Extracted information
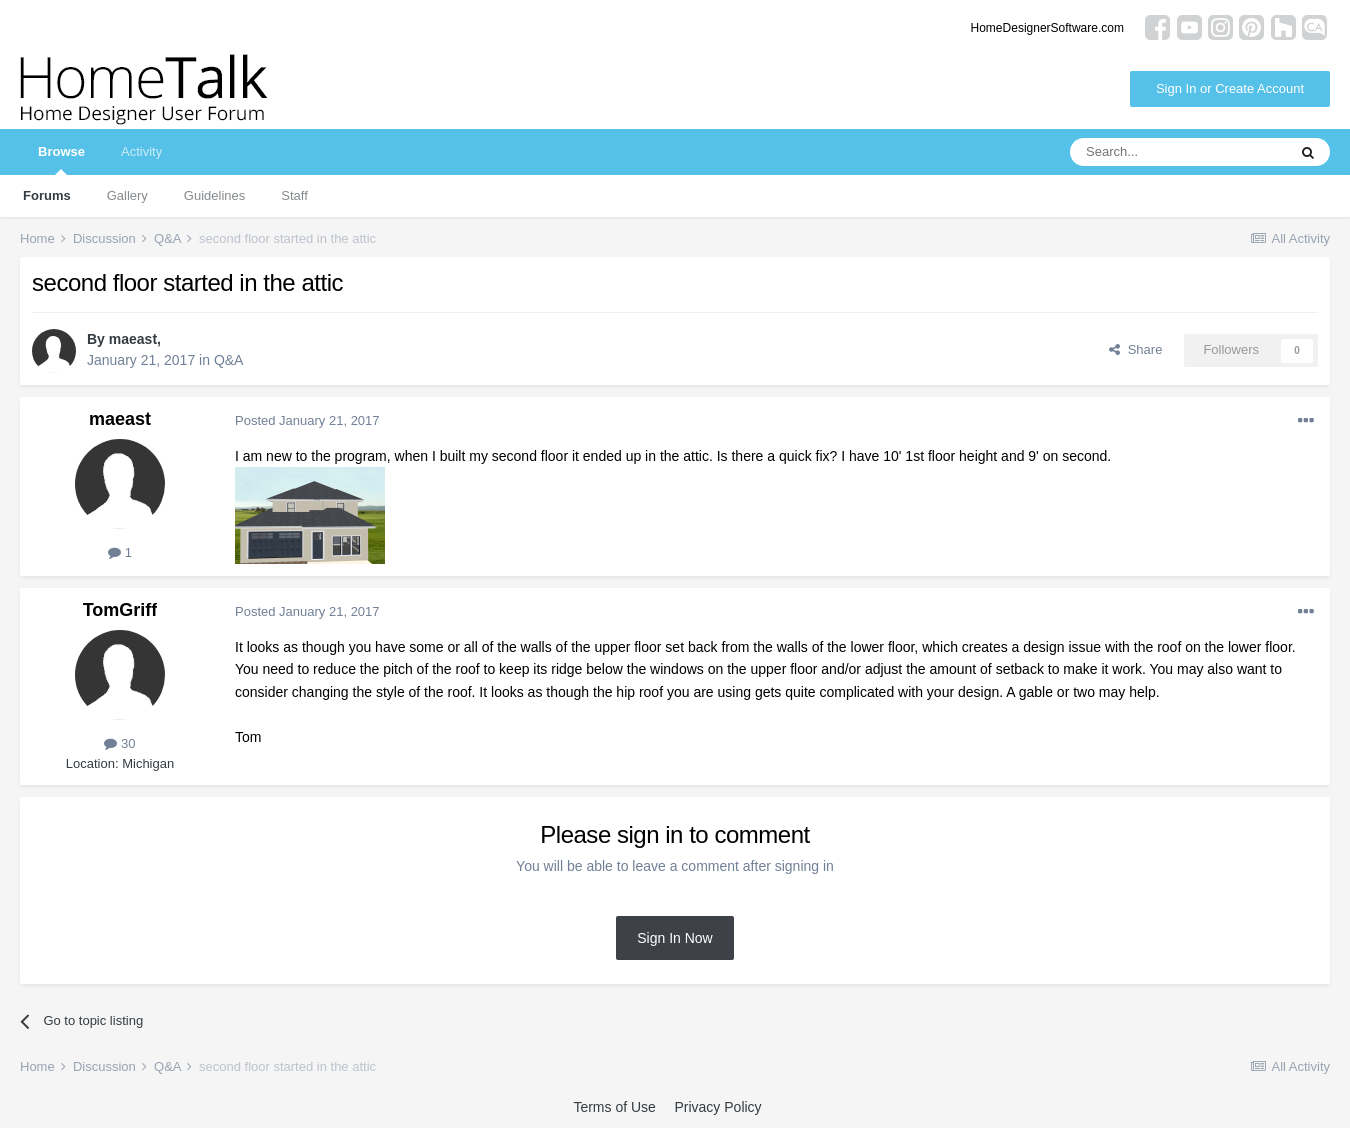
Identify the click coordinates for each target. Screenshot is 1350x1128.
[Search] (1178, 152)
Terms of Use (614, 1107)
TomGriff (120, 610)
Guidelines (214, 195)
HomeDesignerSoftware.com (1047, 28)
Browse (61, 159)
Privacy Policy (717, 1107)
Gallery (127, 195)
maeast (133, 339)
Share (1135, 349)
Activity (141, 151)
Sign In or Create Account (1230, 88)
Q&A (229, 360)
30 (119, 743)
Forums (47, 195)
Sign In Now (674, 938)
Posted (307, 420)
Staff (294, 195)
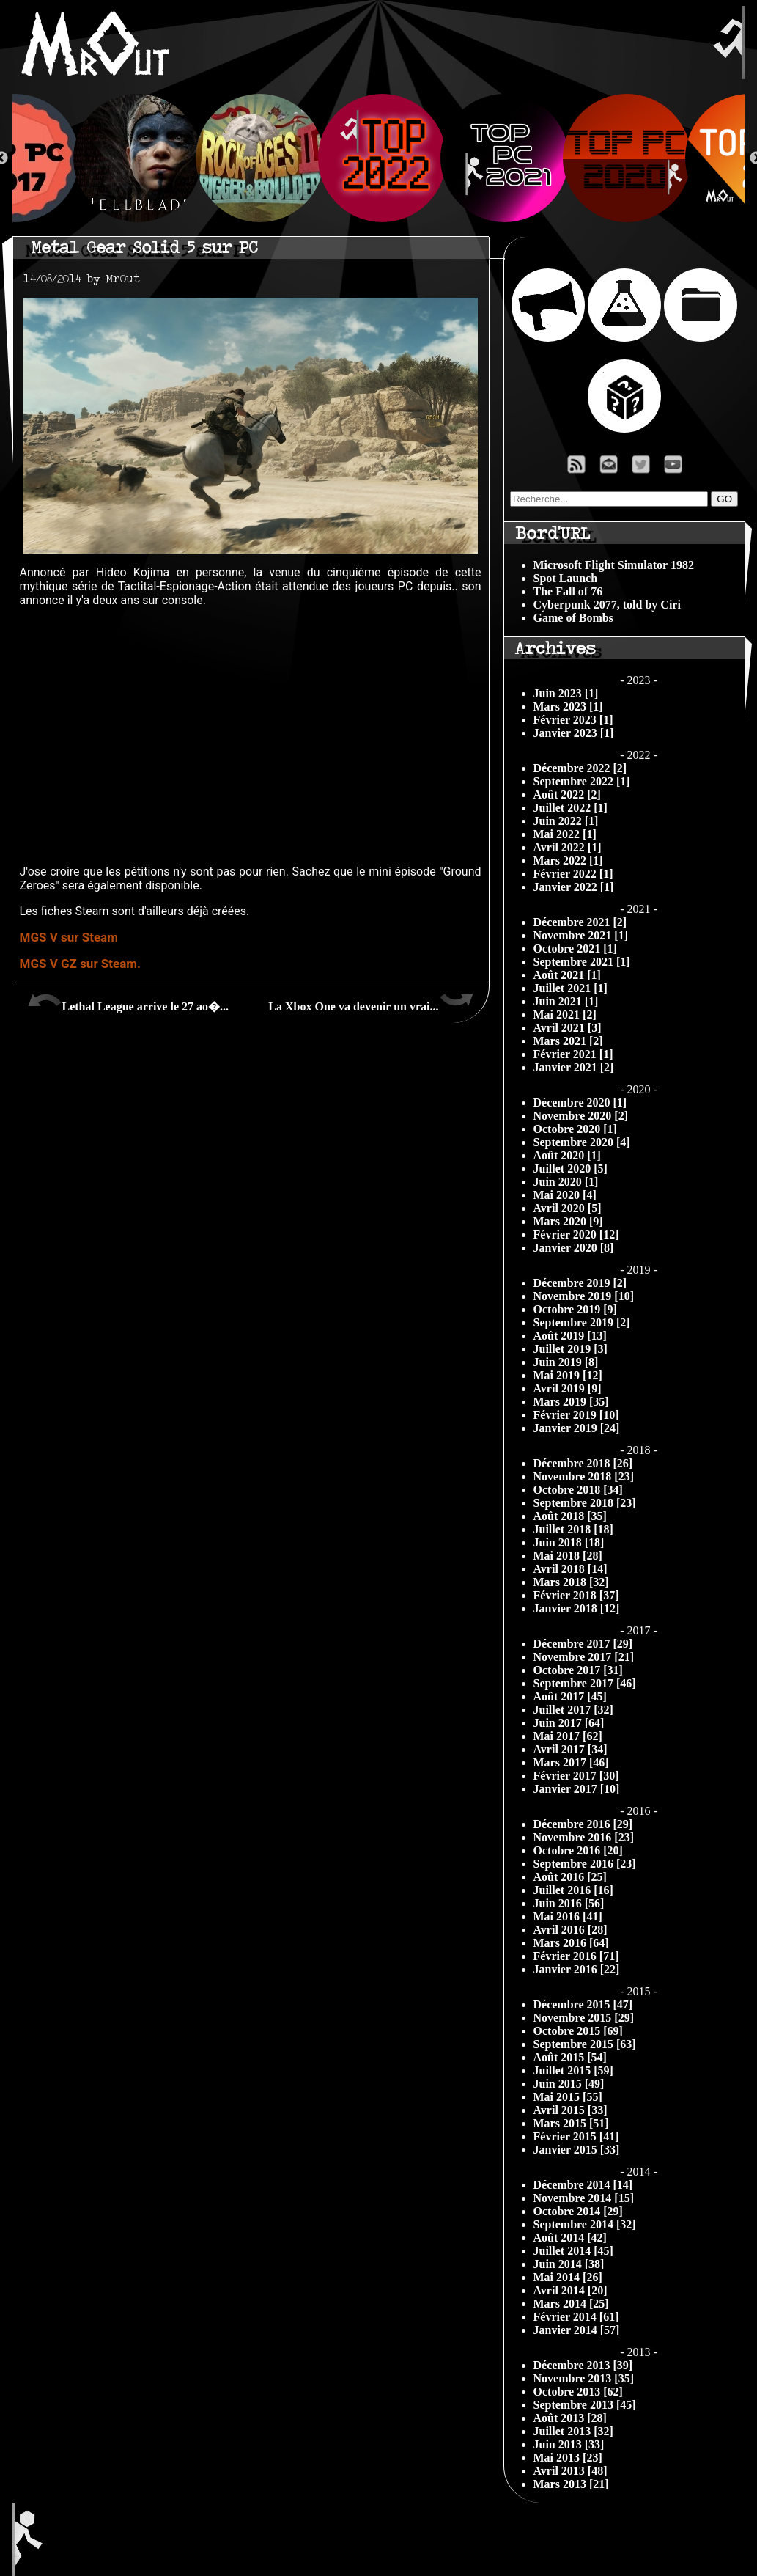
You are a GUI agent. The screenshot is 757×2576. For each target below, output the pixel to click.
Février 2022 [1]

Exercise
Please give the data again unaltered, leaving out any images.

Task output
Identify the click coordinates for each target. Screenshot is 1350x1128.
[Search] (1178, 152)
Terms of Use (614, 1107)
TomGriff (120, 610)
Guidelines (214, 195)
HomeDesignerSoftware.com (1047, 28)
Browse (61, 159)
Privacy Policy (717, 1107)
Gallery (127, 195)
maeast (133, 339)
Share (1135, 349)
Activity (141, 151)
Sign In or Create Account (1230, 88)
Q&A (229, 360)
30 (119, 743)
Forums (47, 195)
Sign In Now (674, 938)
Posted (307, 420)
Staff (294, 195)
You are a GUI agent. The screenshot is 757×2576. For each target below, output the pixel to click.
Février 2022 [1]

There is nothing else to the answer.